#### WHAT TO PRODUCE:
From the first line to the last, repeat the data exactly and drop the pictures.

#### DATA:
= Beginning of Section =
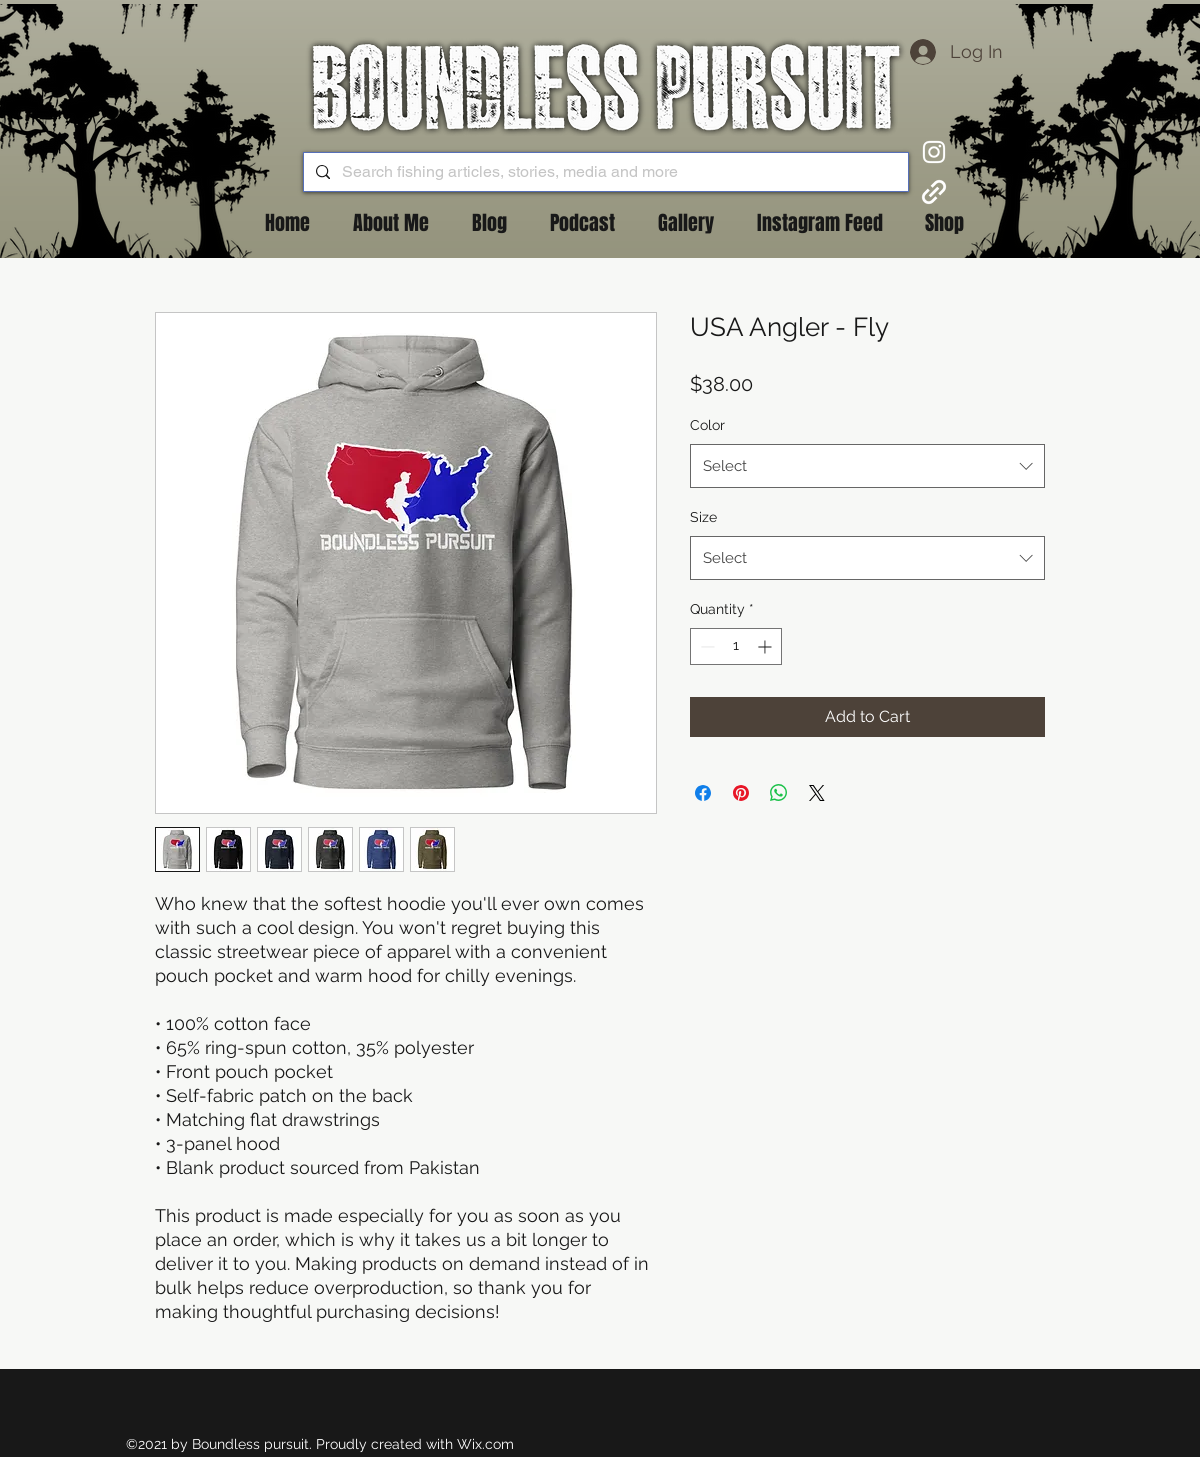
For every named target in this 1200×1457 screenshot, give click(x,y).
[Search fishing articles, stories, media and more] (604, 172)
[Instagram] (934, 152)
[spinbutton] (736, 646)
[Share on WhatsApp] (779, 793)
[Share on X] (817, 793)
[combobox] (867, 466)
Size (703, 517)
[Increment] (766, 646)
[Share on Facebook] (703, 793)
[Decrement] (705, 646)
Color (707, 425)
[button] (489, 223)
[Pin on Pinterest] (741, 793)
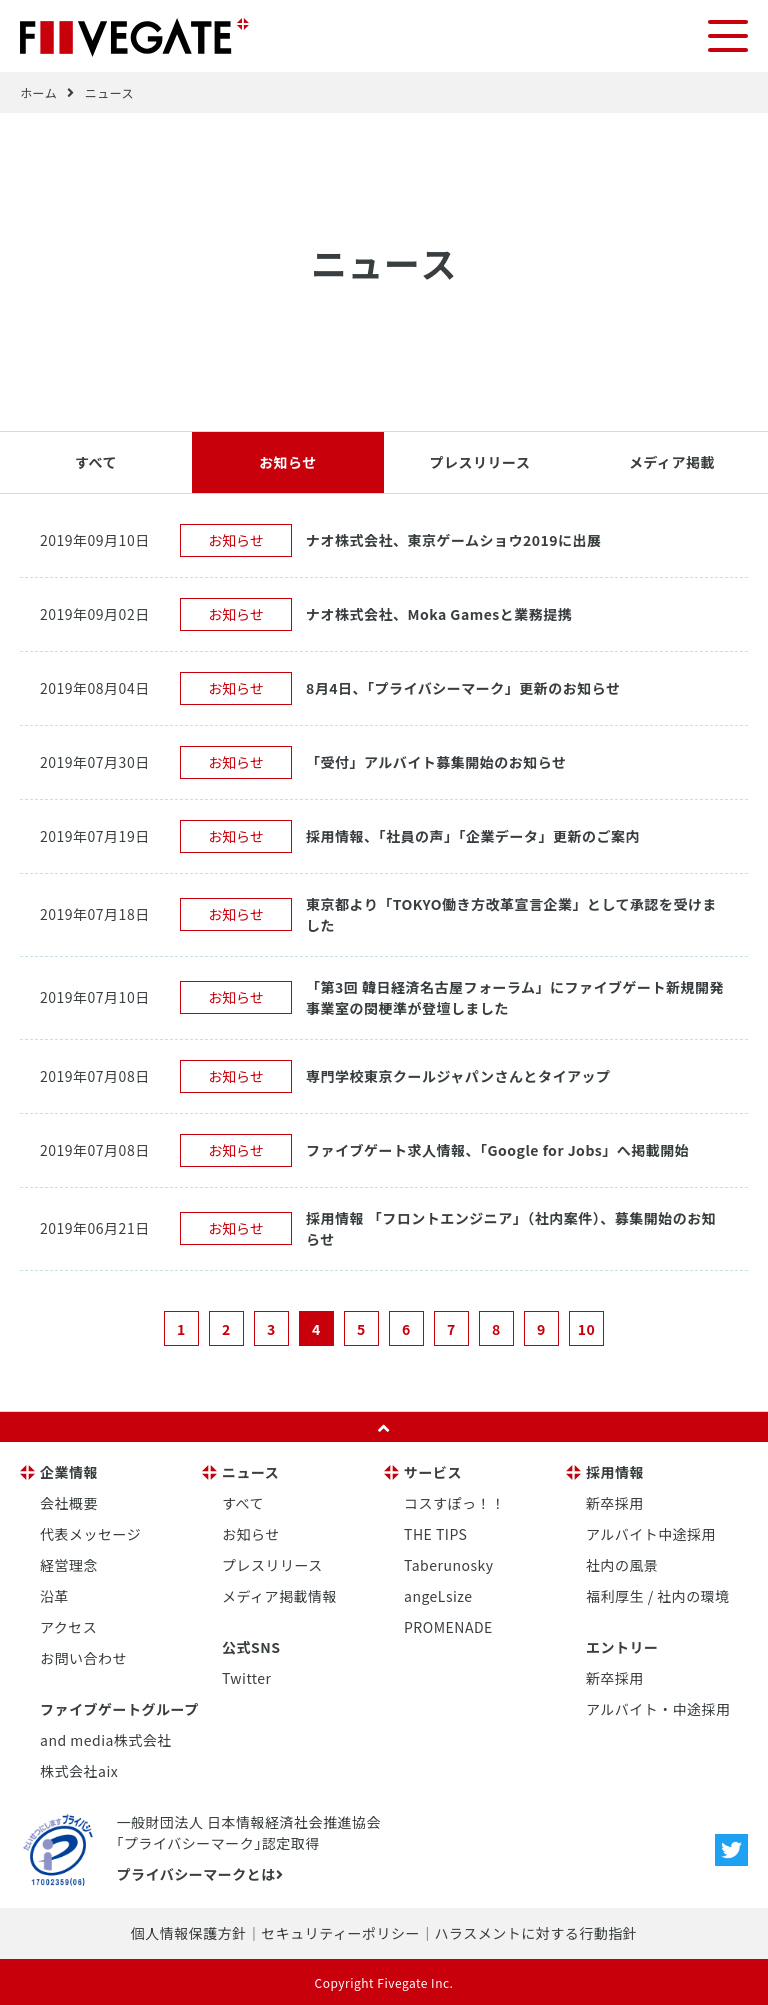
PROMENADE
= End of Section =
#### EXERCISE RESULT:
For every named target in this 1200×1457 screenshot, give click(x,y).
[Search fishing articles, stories, media and more] (604, 172)
[Instagram] (934, 152)
[spinbutton] (736, 646)
[Share on WhatsApp] (779, 793)
[Share on X] (817, 793)
[combobox] (867, 466)
Size (703, 517)
[Increment] (766, 646)
[Share on Facebook] (703, 793)
[Decrement] (705, 646)
Color (707, 425)
[button] (489, 223)
[Pin on Pinterest] (741, 793)
PROMENADE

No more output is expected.